The Pandemic Within: An Existentialist Point-of-View

Ashoke Agarrwal
5 min readAug 29, 2021

Even before the pandemic hit, many bemoaned the increasing amount of time the world spends glued to screens. Then the year of Zoom, FaceTime, Teams and Meet hit us. Our work and social life moved to the screen, and human interactions became largely restricted to the disembodied exchange of words emanating from little boxes on screens. I write about this in the past sense as many of my blog readers, fortified by vaccines, have begun to step out and interact. However, the experience is still relevant. Findings are that the Delta-fueled resurgence of infections over the past few months is not just a pandemic of the unvaccinated but also of breakthrough infections and of the vaccinated being potentially potent carriers of the virus. The result is that many of us are scurrying back to those little boxes on our screens.

Do most social interactions conducted through disembodied a disembodies exchange of words, ideas, and thoughts affect an individual’s psyche? Pop psychology stresses the lack of body language, leaching some meaning out of such interactions. But is there a more profound hurt?

In his article titled “We’re All Existentialists Now” in the August/ September 2021 issue of Philosophy Now, Greg Artus delves deeper.

Classical Western Philosophy, culminating in Descartes’ “Cogito Ergo Sum.”, would have us believe that our bodies play no essential part in exchanging ideas and feelings. And therefore, if communication is limited to disembodied words, it should, in essence, have no significant impact on our psyches.

However, mounting evidence from across the world tells us that this assertion is not valid. Instead, the pandemic has brought on an epidemic of mental disease and unease. Part of it is, of course, due to financial stress and the everyday fear that essential workers face. However, even with many of us whose circumstances preclude financial problems and allow for safe isolation at well-stocked, hi-speed Internet, gadget-strewn, OTT-powered homes, there is evidence of a Pandemic Within.

What gives?

Existentialism seems to answer why a lack of real-life social interactions can cause deep psychic hurt.

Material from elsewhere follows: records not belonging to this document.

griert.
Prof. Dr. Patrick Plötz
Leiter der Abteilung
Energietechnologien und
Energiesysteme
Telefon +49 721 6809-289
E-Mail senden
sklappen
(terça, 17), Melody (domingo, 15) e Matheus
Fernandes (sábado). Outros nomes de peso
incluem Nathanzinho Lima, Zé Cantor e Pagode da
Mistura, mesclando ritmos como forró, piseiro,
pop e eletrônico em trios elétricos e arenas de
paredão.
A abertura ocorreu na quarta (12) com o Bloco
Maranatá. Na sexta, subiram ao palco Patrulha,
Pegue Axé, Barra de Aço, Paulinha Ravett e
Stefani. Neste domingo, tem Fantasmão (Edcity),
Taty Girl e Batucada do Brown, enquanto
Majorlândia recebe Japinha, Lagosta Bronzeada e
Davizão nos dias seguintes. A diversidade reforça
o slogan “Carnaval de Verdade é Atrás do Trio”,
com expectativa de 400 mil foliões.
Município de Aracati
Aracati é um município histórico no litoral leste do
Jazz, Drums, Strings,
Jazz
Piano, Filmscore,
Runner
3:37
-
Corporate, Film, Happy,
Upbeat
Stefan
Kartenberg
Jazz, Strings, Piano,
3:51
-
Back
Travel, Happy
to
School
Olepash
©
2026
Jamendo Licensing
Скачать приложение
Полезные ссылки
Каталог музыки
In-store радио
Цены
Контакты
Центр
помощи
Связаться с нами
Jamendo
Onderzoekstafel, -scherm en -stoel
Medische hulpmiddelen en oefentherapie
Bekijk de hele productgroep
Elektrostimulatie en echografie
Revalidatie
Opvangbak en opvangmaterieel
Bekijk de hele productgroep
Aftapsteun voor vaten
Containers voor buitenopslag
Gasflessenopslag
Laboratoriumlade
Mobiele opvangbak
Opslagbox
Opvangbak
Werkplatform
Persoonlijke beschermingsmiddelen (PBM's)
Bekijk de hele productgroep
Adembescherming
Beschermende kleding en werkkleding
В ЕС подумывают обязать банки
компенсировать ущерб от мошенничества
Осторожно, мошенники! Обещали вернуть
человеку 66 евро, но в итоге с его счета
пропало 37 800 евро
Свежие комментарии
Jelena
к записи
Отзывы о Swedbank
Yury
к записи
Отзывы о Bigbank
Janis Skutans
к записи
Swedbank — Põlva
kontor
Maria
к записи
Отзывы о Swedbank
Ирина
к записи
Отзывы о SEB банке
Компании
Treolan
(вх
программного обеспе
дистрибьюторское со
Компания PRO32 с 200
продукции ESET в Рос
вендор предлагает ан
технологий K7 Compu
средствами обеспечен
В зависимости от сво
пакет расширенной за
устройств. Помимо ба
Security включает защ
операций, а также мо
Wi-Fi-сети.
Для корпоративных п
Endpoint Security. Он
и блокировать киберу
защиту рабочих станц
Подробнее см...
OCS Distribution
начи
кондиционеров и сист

The German philosopher, Martin Heidegger in his 1917 book Being and Time”, stated that the fundamental existential condition of an individual is “Mittsein”, which roughly translates as “Being-with-Others”. His view was Others — other people — are present in or a given in every experience an individual has. As a result, for the individual, Others imbue the meaning in everything. Others, thus, constitute the very Being of the individual.

In his 1943 book “Being and Nothingness”, Jean-Paul Sartre went beyond Heidegger’s assertion that Others are essential parts of an individual’s existence. Instead, Sarte posited that an individual needed validation of his existence, moment to moment, through encounters with particular, concrete, embodied Others. Sartre’s term for such encounters is, roughly translated from the French, “Look of the Other”.

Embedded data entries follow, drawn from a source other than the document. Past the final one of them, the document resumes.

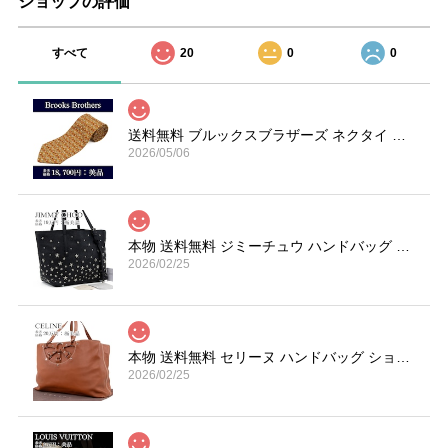
ショップの評価
すべて
20
0
0
送料無料 ブルックスブラザーズ ネクタイ シルク オーカー 赤 ライトグレー ブランド 楽器 ホルン 総柄 マーク 珍しい おしゃれ 綺麗 N606
2026/05/06
本物 送料無料 ジミーチュウ ハンドバッグ トートバッグ レディース サシャ S 黒 ブラック 珍しい Y2K 00s 星 スター ロゴ 鞄 バック A870
2026/02/25
本物 送料無料 セリーヌ ハンドバッグ ショルダーバッグ メンズ レディース 茶色 ブラウン 肩掛け 通勤 大きめ マカダム 革 鞄 バック I267
2026/02/25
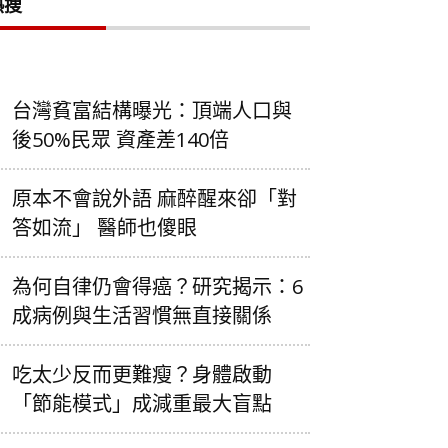
熱搜
台灣貧富結構曝光：頂端人口與
後50%民眾 資產差140倍
原本不會說外語 麻醉醒來卻「對
答如流」 醫師也傻眼
為何自律仍會得癌？研究揭示：6
成病例與生活習慣無直接關係
吃太少反而更難瘦？身體啟動
「節能模式」成減重最大盲點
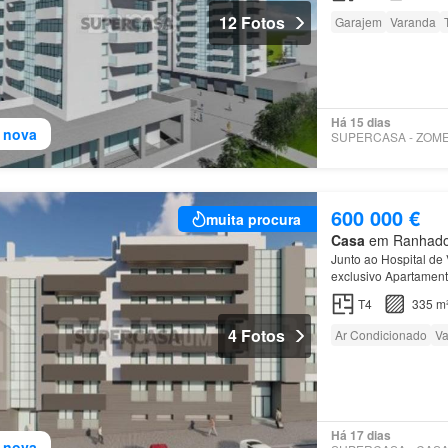
12 Fotos
Garajem
Varanda
Há 15 dias
 nova
600 000 €
muita procura
Casa
em Ranhados,
Junto ao Hospital de
exclusivo Apartament
T4
335 m
4 Fotos
Ar Condicionado
Va
Há 17 dias
 nova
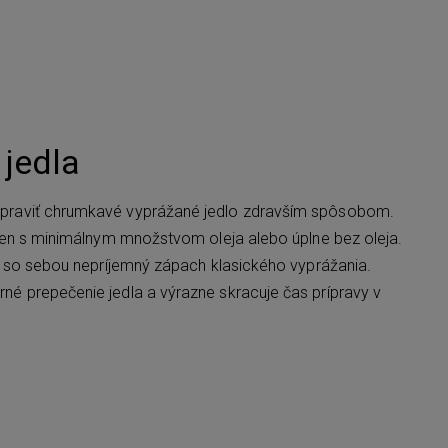
 jedla
praviť chrumkavé vyprážané jedlo zdravším spôsobom.
 len s minimálnym množstvom oleja alebo úplne bez oleja.
e so sebou nepríjemný zápach klasického vyprážania.
é prepečenie jedla a výrazne skracuje čas prípravy v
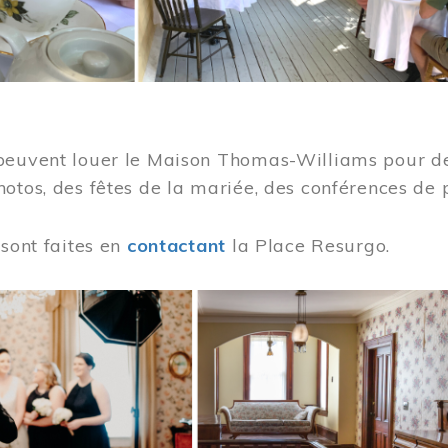
peuvent louer le Maison Thomas-Williams pour des
otos, des fêtes de la mariée, des conférences de 
 sont faites en
contactant
la Place Resurgo.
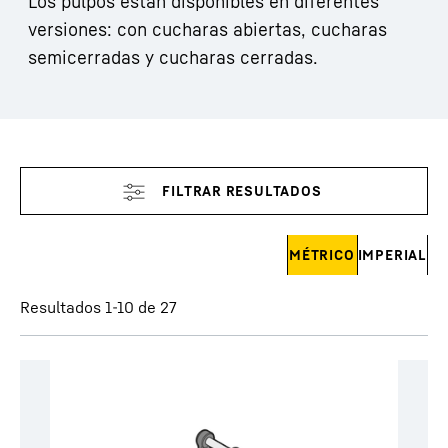
Los pulpos están disponibles en diferentes
versiones: con cucharas abiertas, cucharas
semicerradas y cucharas cerradas.
Omitir filtro
MÉTRICO
IMPERIAL
Resultados 1-10 de 27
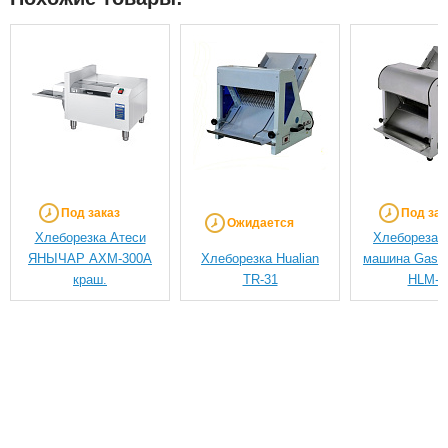
Под заказ
Под зак
Ожидается
Хлеборезка Атеси
Хлеборезат
ЯНЫЧАР АХМ-300А
Хлеборезка Hualian
машина Gastr
краш.
TR-31
HLM-3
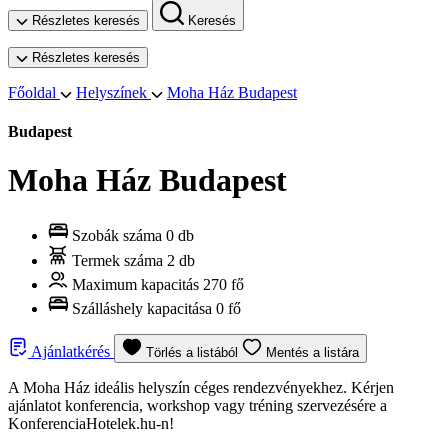
Részletes keresés
Keresés
Részletes keresés
Főoldal
Helyszínek
Moha Ház Budapest
Budapest
Moha Ház Budapest
Szobák száma
0 db
Termek száma
2 db
Maximum kapacitás
270 fő
Szálláshely kapacitása
0 fő
Ajánlatkérés
Törlés a listából
Mentés a listára
A Moha Ház ideális helyszín céges rendezvényekhez. Kérjen
ajánlatot konferencia, workshop vagy tréning szervezésére a
KonferenciaHotelek.hu-n!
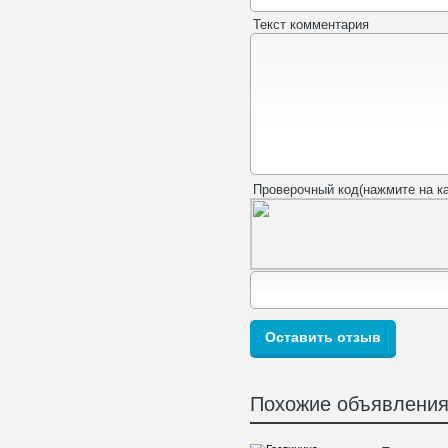
Текст комментария
Проверочный код(нажмите на ка
Похожие объявлени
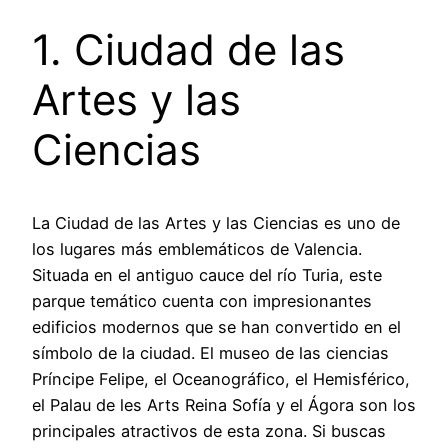
1. Ciudad de las
Artes y las
Ciencias
La Ciudad de las Artes y las Ciencias es uno de
los lugares más emblemáticos de Valencia.
Situada en el antiguo cauce del río Turia, este
parque temático cuenta con impresionantes
edificios modernos que se han convertido en el
símbolo de la ciudad. El museo de las ciencias
Príncipe Felipe, el Oceanográfico, el Hemisférico,
el Palau de les Arts Reina Sofía y el Ágora son los
principales atractivos de esta zona. Si buscas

Sartre, in his telling, makes this “Look of the Other” judgemental evoking feeling of shame, guilt, pride and conflict. In essence, Sartre’s view of existence is narrow — to exist is to exist in shame.

Maurice Merleau-Ponty, a French philosopher and contemporary of Sartre, widens the existentialist’s view of existence. Merleau-Ponty, in his 1945 book “The Phenomenology of Perception”, moves closer to Heidegger’s notion of Mitsein than to Sartre’s judgemental “Look of the Other”. Merleau-Ponty rejects Sartre’s notion of our perception arising singly from each physical encounter. Instead, an individual’s perception assembles events in a shifting mosaic of foreground and background to form a view of the world that is complex, meaningful and transcendent. The meaning and the transcendence arises from the fact that when an individual encounters Others, they are not merely being observed or observing but engaging and pushing back on each other to shape each other’s worlds and, in some moments, create a commonly perceived project. When two people dance well together, they create a third transcendent entity called “the dance” — this transcendence is true of rock bands, sports teams and even the thousands of fans cheering for their team.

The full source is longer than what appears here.